君と星空の彼方
「…昔から決まっているのです、真っ赤な目…真紅とでも言いますか、そんな色の目をするのは、
幻獣の使い人だけです。


けれどあなたは真紅の目を持ち…それを隠している」



…生徒会長は、とても強い。

俺は能力を器用に使って、目の色を他人にバレないようにした。


けど、なぜかムルさんと…ホシノにだけは見破られていた。




ムルさんはなんとなく分かる。

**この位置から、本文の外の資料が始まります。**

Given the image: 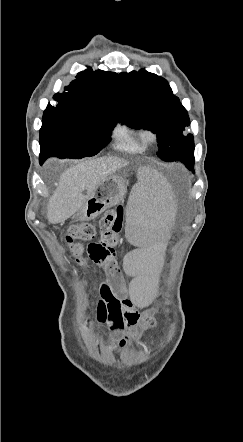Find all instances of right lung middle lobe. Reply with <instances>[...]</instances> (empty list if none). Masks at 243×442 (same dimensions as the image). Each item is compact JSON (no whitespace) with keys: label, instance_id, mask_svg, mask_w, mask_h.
Wrapping results in <instances>:
<instances>
[{"label":"right lung middle lobe","instance_id":"dd1d6c3e","mask_svg":"<svg viewBox=\"0 0 243 442\" xmlns=\"http://www.w3.org/2000/svg\"><path fill=\"white\" fill-rule=\"evenodd\" d=\"M116 122L98 115H82L62 106L48 105L40 129V159L83 158L99 153L111 140ZM41 162V163H42Z\"/></svg>","mask_w":243,"mask_h":442}]
</instances>
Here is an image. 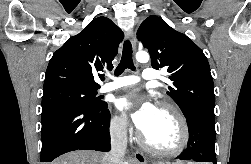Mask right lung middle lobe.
Returning a JSON list of instances; mask_svg holds the SVG:
<instances>
[{
  "mask_svg": "<svg viewBox=\"0 0 251 164\" xmlns=\"http://www.w3.org/2000/svg\"><path fill=\"white\" fill-rule=\"evenodd\" d=\"M97 90L76 87H59L43 93L42 108L51 105H72L85 108H99L105 105L97 97Z\"/></svg>",
  "mask_w": 251,
  "mask_h": 164,
  "instance_id": "dd1d6c3e",
  "label": "right lung middle lobe"
}]
</instances>
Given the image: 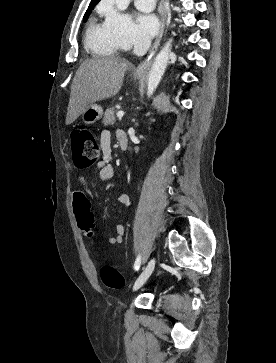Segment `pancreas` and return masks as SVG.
<instances>
[{"label":"pancreas","mask_w":276,"mask_h":363,"mask_svg":"<svg viewBox=\"0 0 276 363\" xmlns=\"http://www.w3.org/2000/svg\"><path fill=\"white\" fill-rule=\"evenodd\" d=\"M115 109L110 107L105 111L104 118L102 120L103 125L108 126L115 122Z\"/></svg>","instance_id":"cf45deb5"}]
</instances>
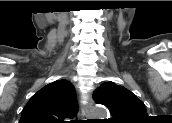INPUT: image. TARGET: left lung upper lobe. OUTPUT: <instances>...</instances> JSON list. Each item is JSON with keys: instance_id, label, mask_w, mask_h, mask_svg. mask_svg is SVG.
<instances>
[{"instance_id": "obj_1", "label": "left lung upper lobe", "mask_w": 172, "mask_h": 123, "mask_svg": "<svg viewBox=\"0 0 172 123\" xmlns=\"http://www.w3.org/2000/svg\"><path fill=\"white\" fill-rule=\"evenodd\" d=\"M93 97L96 103L109 109L111 123H141L148 118L144 103L130 90L114 82L103 83L94 91Z\"/></svg>"}]
</instances>
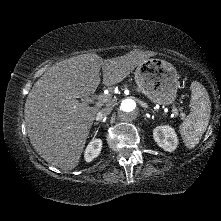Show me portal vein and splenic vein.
Listing matches in <instances>:
<instances>
[{"mask_svg":"<svg viewBox=\"0 0 221 221\" xmlns=\"http://www.w3.org/2000/svg\"><path fill=\"white\" fill-rule=\"evenodd\" d=\"M109 101V99L107 98V95H105V94H102V95H99L98 96V103L100 104V103H106V102H108ZM172 112L174 113V114H178V110L175 108V107H172Z\"/></svg>","mask_w":221,"mask_h":221,"instance_id":"obj_1","label":"portal vein and splenic vein"}]
</instances>
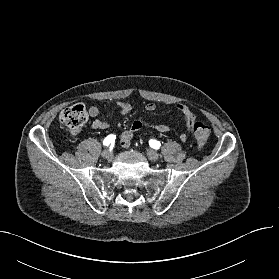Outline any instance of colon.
Masks as SVG:
<instances>
[{
	"label": "colon",
	"mask_w": 279,
	"mask_h": 279,
	"mask_svg": "<svg viewBox=\"0 0 279 279\" xmlns=\"http://www.w3.org/2000/svg\"><path fill=\"white\" fill-rule=\"evenodd\" d=\"M59 119L72 133H77L86 123L88 113L83 104H74L64 109ZM193 131L198 148H204L210 135L209 127L202 122H196Z\"/></svg>",
	"instance_id": "colon-1"
}]
</instances>
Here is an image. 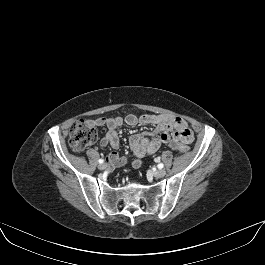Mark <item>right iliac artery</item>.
Listing matches in <instances>:
<instances>
[{
	"label": "right iliac artery",
	"instance_id": "right-iliac-artery-1",
	"mask_svg": "<svg viewBox=\"0 0 265 265\" xmlns=\"http://www.w3.org/2000/svg\"><path fill=\"white\" fill-rule=\"evenodd\" d=\"M98 162H99L100 164H102V163L104 162V160H103V159H99Z\"/></svg>",
	"mask_w": 265,
	"mask_h": 265
}]
</instances>
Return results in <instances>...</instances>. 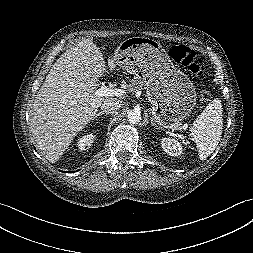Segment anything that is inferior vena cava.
<instances>
[{"instance_id":"inferior-vena-cava-1","label":"inferior vena cava","mask_w":253,"mask_h":253,"mask_svg":"<svg viewBox=\"0 0 253 253\" xmlns=\"http://www.w3.org/2000/svg\"><path fill=\"white\" fill-rule=\"evenodd\" d=\"M122 106V101L118 99H108L101 105V110L105 114L116 113Z\"/></svg>"}]
</instances>
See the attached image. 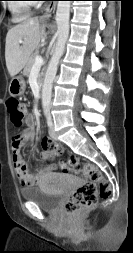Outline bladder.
<instances>
[{"instance_id":"31cf9c89","label":"bladder","mask_w":133,"mask_h":253,"mask_svg":"<svg viewBox=\"0 0 133 253\" xmlns=\"http://www.w3.org/2000/svg\"><path fill=\"white\" fill-rule=\"evenodd\" d=\"M20 194L25 201L34 203L41 210L46 212L56 210L62 200L61 193L49 191L44 187L37 185L21 189Z\"/></svg>"}]
</instances>
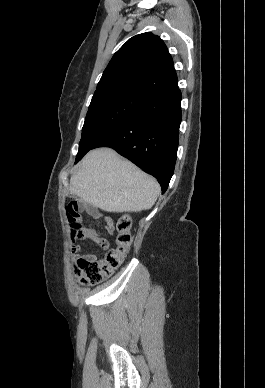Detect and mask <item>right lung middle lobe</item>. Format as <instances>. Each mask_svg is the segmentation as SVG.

強大な力を持つムルさんなら、俺が使った能力も簡単に見破られるだろう。


けど、ホシノは分からない。


きっと隠しているけど…バレてる。



俺の力不足か、相手が鋭い観察力の持ち主なのか…


考えられるのはそんなところだ。


これでバレたのは3人目。


ムル、ホシノ、そして生徒会長…か。



いや、もしかしてホシノの場合、

おばさんが…ホシノのお母さんが、関係しているのか?


出発前夜のことはホシノは覚えていない。



俺がホシノのお母さんに育てられたようなものなんて、今のホシノは知らない。




「幻獣使いに対してはあなたがかけた能力も薄れるようです。

だから僕にも見えたのでしょう」



「…いや、他の幻獣の一族には見破られなかった。

俺の能力がどっか劣っていたのでしょう」



「そうなのかもしれませんね。

それはともかく…もしかしてあなたは…」




生徒会長の言葉を遮るようにうなずく。




「…俺は、幻獣使いだ…元だけど。

力を全く持たなかったせいで捨てられ、親切な人に育てられてる途中…


星空使いの力があることが分かって、今ここにいる」




俺の言葉に納得したように生徒会長はうなずいた。




「…誰にも言いません、安心してください。

ただ、忠告をしておきたいのです」


「…忠告?」



生徒会長は俺に近づき、声を潜めて言った。





「…2つの能力者一族の血を持つ者は、それなりの力があります。

あなたが星空の力を得て、その力も強大になったのも2つの血のせいでしょう。



そんな特殊な能力者は……狙われやすいのです」






2つの血…狙われやすい…




「…分かりました」




全然分からない。俺を捨てた一族の血が体内に入っているのを理解できない。